Author: Dylan Bordonaro
On March 30, Detective Patrick Cherry pulled over and berated an Uber driver in New York City for no legal reason at all. After the driver honked his horn at Cherry for stopping his car without signaling, Cherry decided to retaliate by pulling over the Uber driver to teach him a lesson. Detective Cherry articulated his hope of teaching the man that he must respect his authority, regardless of law. To Cherry, the Uber driver, who is an immigrant to the United States, is not welcome in his city, his country or even his planet.
This encounter is just another in a long trend of police who use their power beyond their realm of authority. The inherent racism in this incident and so much of the recent police misconduct around the country cannot be ignored. People of color are undeniably disproportionately affected by police misconduct in America.
However, Americans must realize that the problem of police misconduct, including the blatant disregard of our rights, adversely affects all people in our country. The rights of all Americans, regardless of race, are becoming increasingly dismantled through the lawless, militaristic actions of our police.
The culture of law enforcement in the United States must be changed. Police are no longer trusted advocates of the citizens in a community. Instead, they are viewed as the primary source of aggression against citizens.
“Arming ‘peace officers’ like they’re ready to occupy an enemy city is totally contrary to the society envisioned by the founders … They’ve turned ‘protect and serve’ into ‘command and control,’” founder and Executive Director of the Tenth Amendment Center Michael Boldin said.
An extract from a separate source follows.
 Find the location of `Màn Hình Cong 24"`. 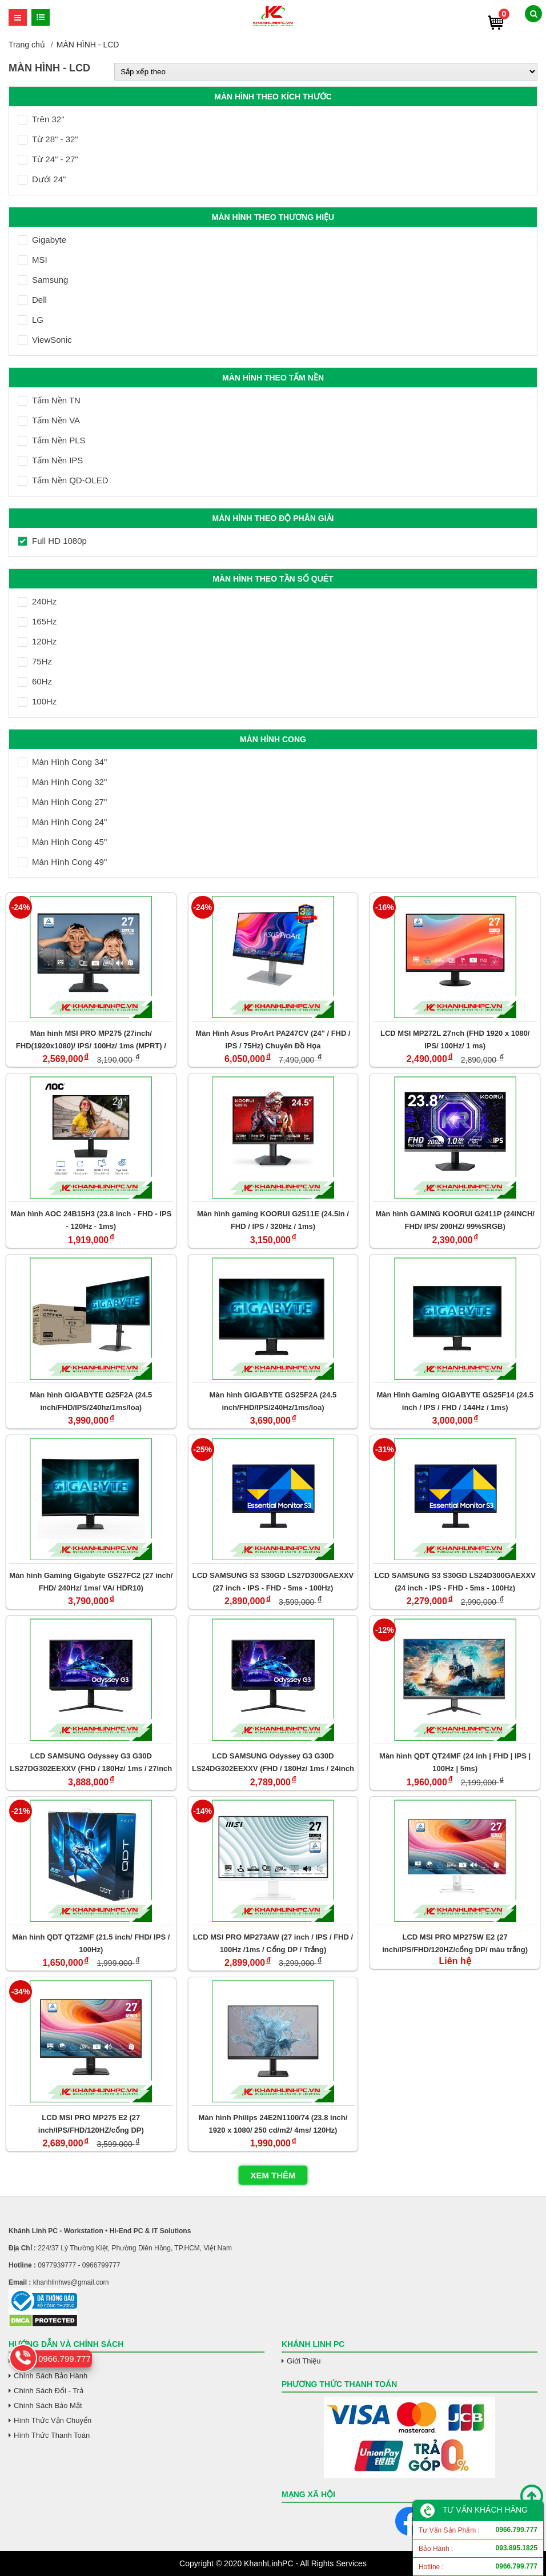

The federal government is at least partly to blame for the rise of militant police. The 1033 program, which was passed by Congress in 1997, has provided over $2.6 billion worth of military equipment to local police departments around the country.
The militaristic culture of the police, for which the federal government has advocated, prevents police from carrying out their duty as originally intended. If the government is telling police that they are soldiers, then they will act like soldiers. Paranoia and tyranny are rampant within the police culture, and all Americans are considered guilty until proven innocent. Privacy is no longer respected, and the Fourth Amendment, which protects against unreasonable searches and seizures, is consistently ignored. In this militaristic system, citizens are viewed exclusively as the enemy of the police.
One way to combat the increase in police militarization is action at the state level. Montana’s legislature passed a bill in February that will limit the resources police departments can legally have. In their effort to nullify the overreach of the federal government, Montana is refusing to accept military equipment. Limiting the militaristic capabilities of local police departments is a step in the right direction, but restoring accountability and a culture of communal protection requires additional changes.
Police misconduct is an equally troubling problem that has little to do with a few “bad cops.” The problem is pervasive and systemic. Due to a lack of effective training, police officers use excessive force. Due to quota requirements and the desire for revenue, citizens’ pocketbooks are attacked. The judicial system has done nothing but encourage this behavior. In Ferguson, Missouri, Officer Darren Wilson was not even indicted (although this was potentially due to the prosecutor’s incompetence) for killing Michael Brown. In nearby Pasadena Hills, Missouri, citizens have been hammered by excessive fees for failing to comply with a new parking permit law. Unfortunately, as John Oliver eloquently explained a few weeks ago, this is an extremely common practice around the country.
While changes to revenue -ollecting practices will likely require judicial action, reform of poor training practices might come from the local level. Detective Cherry, who worked for the NYPD/FBI Joint Terrorism Task Force, has been suspended, but his ultimate fate has yet to be determined. Hopefully, the NYPD will hold him accountable for the injustice he showed the Uber driver.
There is some evidence that local departments around the country can learn from the public outcry and change their policies. In South Carolina, the North Charleston Police Department is instituting changes after Walter Scott, an unarmed black man, was shot in the back seven times and killed by Officer Michael Thomas Slager as he ran away from him. Among other changes, the North Charleston police department will begin requiring the use of body cameras for its officers.
Walter Scott’s death should not have been necessary to spur change in the North Charleston Police Department, but the department’s response is more encouraging than those in Ferguson, Missouri and other cities around the country.
To mend the relationship between police and citizens, the police must treat all people with respect and common decency in accordance with the law. They must protect and serve civilians instead of senselessly attacking them as if they were the enemy. As it stands now, police demand nothing other than fear. They have created a relationship with civilians that must be met with protest.